The primary reasons for the above is that one-to-many relationships as they are supported in SQL databses, mix values[1] and references. Once a reference is introduced into a table, it ceases to be simple. Reasonableness decreases as the number of references in a table, and across tables, increases.

Evolvability also becomes a problem. How do you know your addition or retraction of a column which as a reference won't break any other references? Evolving your application's worldview becomes a difficult proposition, requiring either insane amounts of trust or (more likely) insane amounts of infrastructure just to validate your SQL doesn't break your previous, current, and next versions of your application.

Any role in engineering should have discipline around validating systems as they adapt to changes in a business. I prefer discipline to be focused on solving real problems, not managing a (well intentioned) big ball of mud.

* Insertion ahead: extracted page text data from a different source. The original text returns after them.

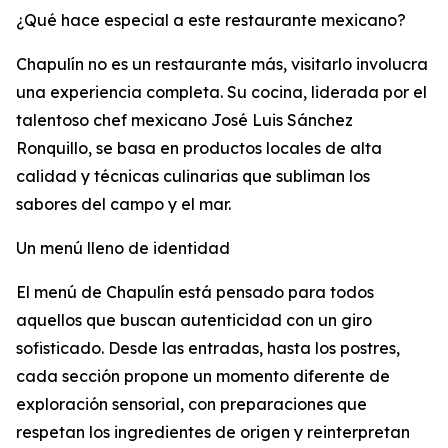
¿Qué hace especial a este restaurante mexicano?
Chapulín no es un restaurante más, visitarlo involucra
una experiencia completa. Su cocina, liderada por el
talentoso chef mexicano José Luis Sánchez
Ronquillo, se basa en productos locales de alta
calidad y técnicas culinarias que subliman los
sabores del campo y el mar.
Un menú lleno de identidad
El menú de Chapulín está pensado para todos
aquellos que buscan autenticidad con un giro
sofisticado. Desde las entradas, hasta los postres,
cada sección propone un momento diferente de
exploración sensorial, con preparaciones que
respetan los ingredientes de origen y reinterpretan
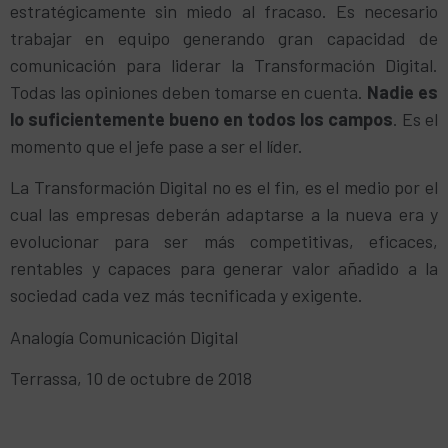
estratégicamente sin miedo al fracaso. Es necesario
trabajar en equipo generando gran capacidad de
comunicación para liderar la Transformación Digital.
Todas las opiniones deben tomarse en cuenta.
Nadie es
lo suficientemente bueno en todos los campos
. Es el
momento que el jefe pase a ser el líder.
La Transformación Digital no es el fin, es el medio por el
cual las empresas deberán adaptarse a la nueva era y
evolucionar para ser más competitivas, eficaces,
rentables y capaces para generar valor añadido a la
sociedad cada vez más tecnificada y exigente.
Analogía Comunicación Digital
Terrassa, 10 de octubre de 2018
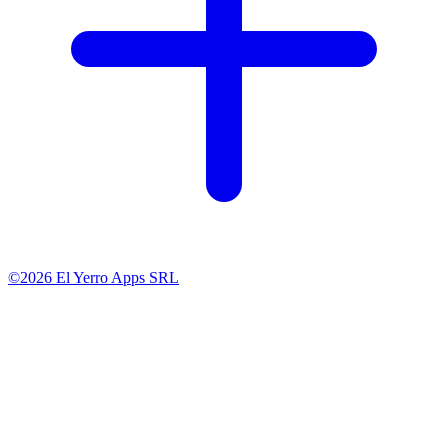
©2026 El Yerro Apps SRL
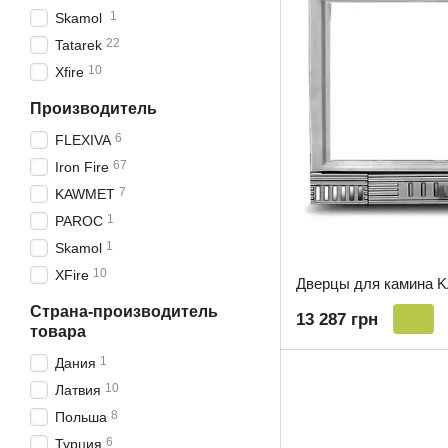
1
Skamol
22
Tatarek
10
Xfire
Производитель
6
FLEXIVA
67
Iron Fire
7
KAWMET
1
PAROC
1
Skamol
10
XFire
Дверцы для камина 
Страна-производитель
13 287 грн
товара
1
Дания
10
Латвия
8
Польша
6
Турция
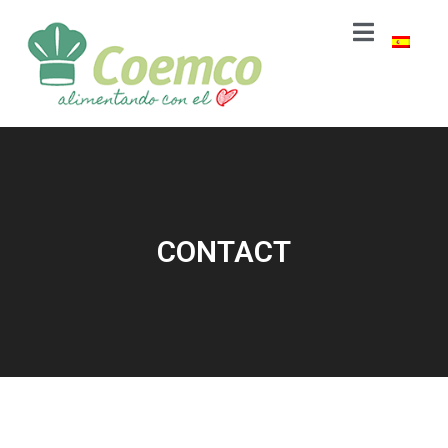
CONTACT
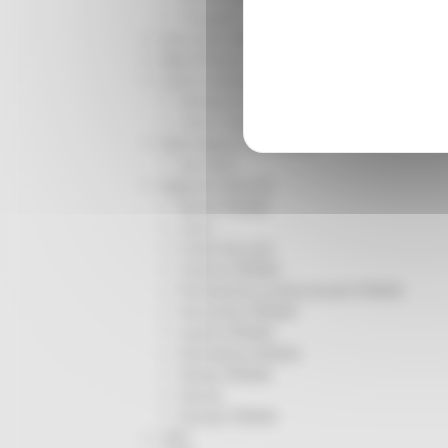
Trasporti
Istruzione Formazione e Diritto allo studio
l8perilfuturo
Lavoro Formazione professionale
Attività Eures
Centri Impiego
Marchigiani nel mondo
Racconti
Migranti Marche
Bandi PRIMM
Casa
Come fare per
Cultura PRIMM
Formazione professionale PRIMM
Istruzione PRIMM
Lavoro PRIMM
Normativa PRIMM
Salute PRIMM
Servizi
Sociale PRIMM
ODS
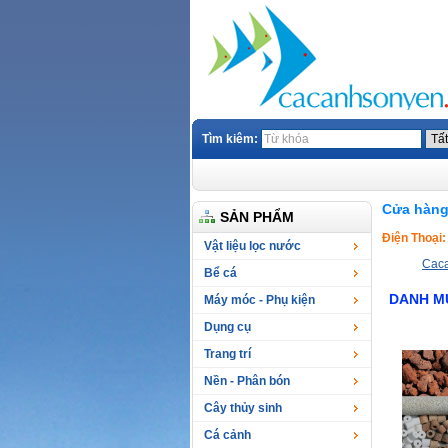
Tìm kiêm:
Cửa hàng
SẢN PHẨM
Điện Thoại:
Vật liệu lọc nước
Cac
Bể cá
DANH M
Máy móc - Phụ kiện
Dụng cụ
Trang trí
Nền - Phân bón
Cây thủy sinh
Cá cảnh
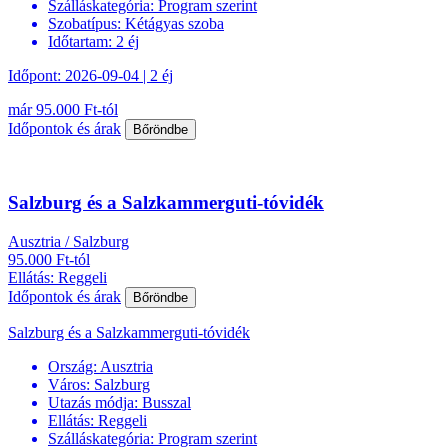
Szálláskategória:
Program szerint
Szobatípus:
Kétágyas szoba
Időtartam:
2 éj
Időpont: 2026-09-04 | 2 éj
már 95.000 Ft-tól
Időpontok és árak
Bőröndbe
Salzburg és a Salzkammerguti-tóvidék
Ausztria / Salzburg
95.000 Ft-tól
Ellátás: Reggeli
Időpontok és árak
Bőröndbe
Salzburg és a Salzkammerguti-tóvidék
Ország:
Ausztria
Város:
Salzburg
Utazás módja:
Busszal
Ellátás:
Reggeli
Szálláskategória:
Program szerint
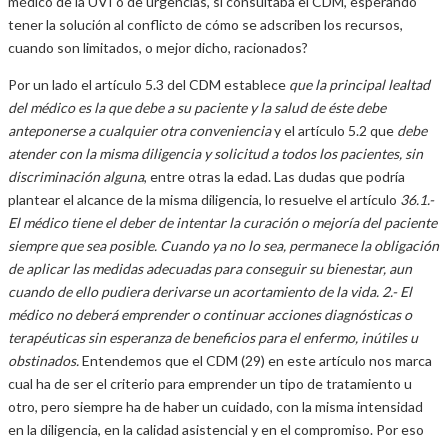
médico de la UVI o de urgencias, si consultaba el CDM, esperando
tener la solución al conflicto de cómo se adscriben los recursos,
cuando son limitados, o mejor dicho, racionados?
Por un lado el artículo 5.3 del CDM establece
que la principal lealtad
del médico es la que debe a su paciente y la salud de éste debe
anteponerse a cualquier otra conveniencia
y el artículo 5.2 que
debe
atender con la misma diligencia y solicitud a todos los pacientes, sin
discriminación alguna
, entre otras la edad. Las dudas que podría
plantear el alcance de la misma diligencia, lo resuelve el artículo
36.1.-
El médico tiene el deber de intentar la curación o mejoría del paciente
siempre que sea posible. Cuando ya no lo sea, permanece la obligación
de aplicar las medidas adecuadas para conseguir su bienestar, aun
cuando de ello pudiera derivarse un acortamiento de la vida. 2.- El
médico no deberá emprender o continuar acciones diagnósticas o
terapéuticas sin esperanza de beneficios para el enfermo, inútiles u
obstinados.
Entendemos que el CDM (29) en este artículo nos marca
cual ha de ser el criterio para emprender un tipo de tratamiento u
otro, pero siempre ha de haber un cuidado, con la misma intensidad
en la diligencia, en la calidad asistencial y en el compromiso. Por eso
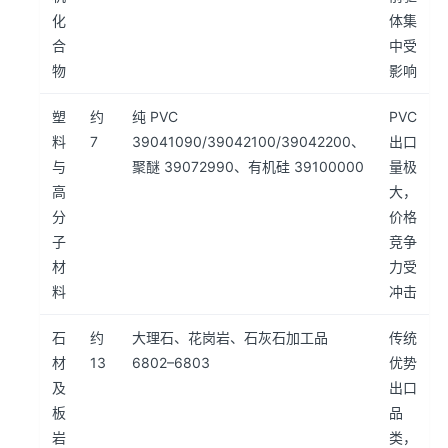
化
体集
合
中受
物
影响
塑
约
纯 PVC
PVC
料
7
39041090/39042100/39042200、
出口
与
聚醚 39072990、有机硅 39100000
量极
高
大，
分
价格
子
竞争
材
力受
料
冲击
石
约
大理石、花岗岩、石灰石加工品
传统
材
13
6802–6803
优势
及
出口
板
品
岩
类，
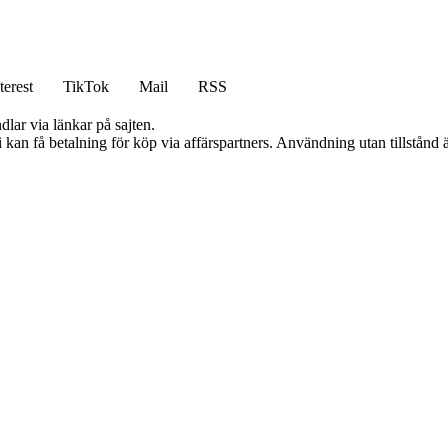
terest
TikTok
Mail
RSS
dlar via länkar på sajten.
an få betalning för köp via affärspartners. Användning utan tillstånd är 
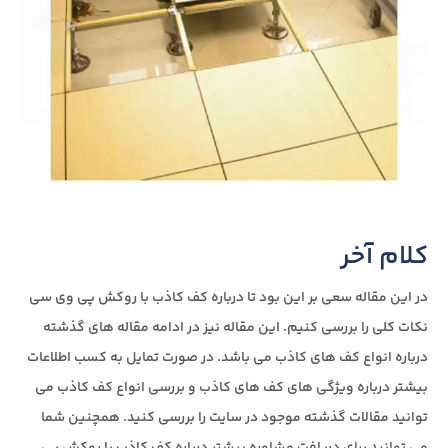
کلام آخر
در این مقاله سعی بر این بود تا درباره کف کاذب با روکش پی وی سی
نکات کلی را بررسی کنیم. این مقاله نیز در ادامه مقاله های گذشته
درباره انواع کف های کاذب می باشد. در صورت تمایل به کسب اطلاعات
بیشتر درباره ویژگی های کف های کاذب و بررسی انواع کف کاذب می
توانید مقالات گذشته موجود در سایت را بررسی کنید. همچنین شما
می توانید برای دریافت مشاوره بیشتر درباره کف کاذب با روکش پی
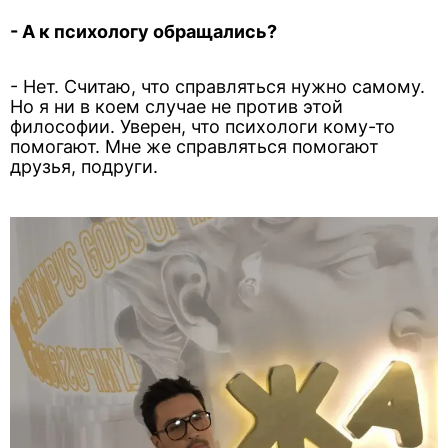
- А к психологу обращались?
- Нет. Считаю, что справляться нужно самому.
Но я ни в коем случае не против этой
философии. Уверен, что психологи кому-то
помогают. Мне же справляться помогают
друзья, подруги.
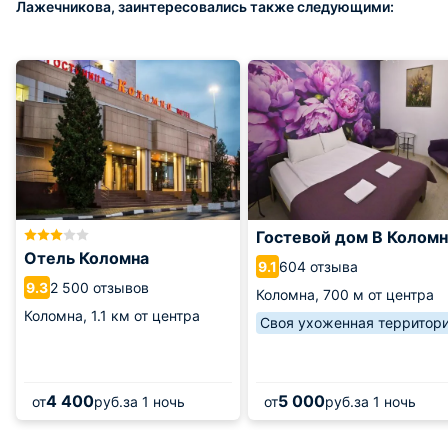
Лажечникова, заинтересовались также следующими:
Гостевой дом В Колом
Отель Коломна
604 отзыва
9.1
2 500 отзывов
9.3
Коломна,
700 м от центра
Коломна,
1.1 км от центра
Своя ухоженная территор
4 400
5 000
от
руб.
за 1 ночь
от
руб.
за 1 ночь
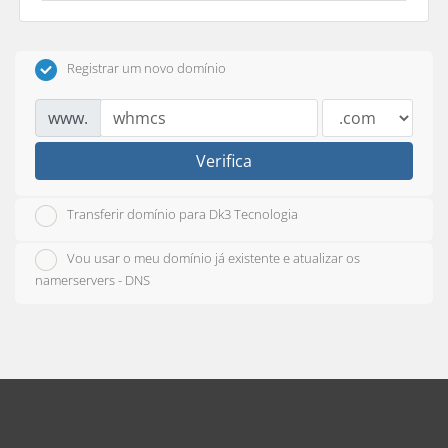
Registrar um novo domínio
www.
Verifica
Transferir domínio para Dk3 Tecnologia
Vou usar o meu domínio já existente e atualizar os
namerservers - DNS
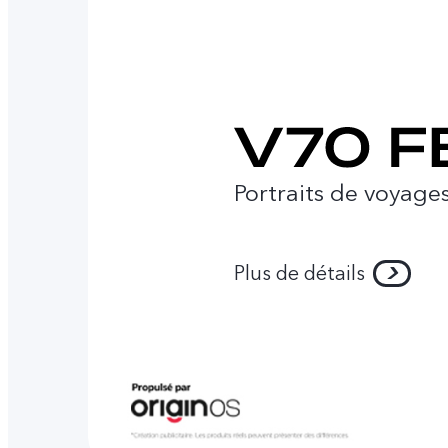
Portraits de voyag
Plus de détails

Therefore, the tradeoff to make is to:

disallow mixing references and values, only encoding relations via associative tables (née entities).
only accrete domain knowledge

The approach I favor has the properties:

Simplicity: tables are sets of named values, nothing more. They also tend to be smaller (i.e. less than 10 columns).
Composition: applications know how to compose tables into something meaningful.
Immutability: columns in non-associative tables only accrete and are not renamed.
Safety: given the first three bullets, each table's schema can be evolved without breaking or invalidating past applications' and their worldviews.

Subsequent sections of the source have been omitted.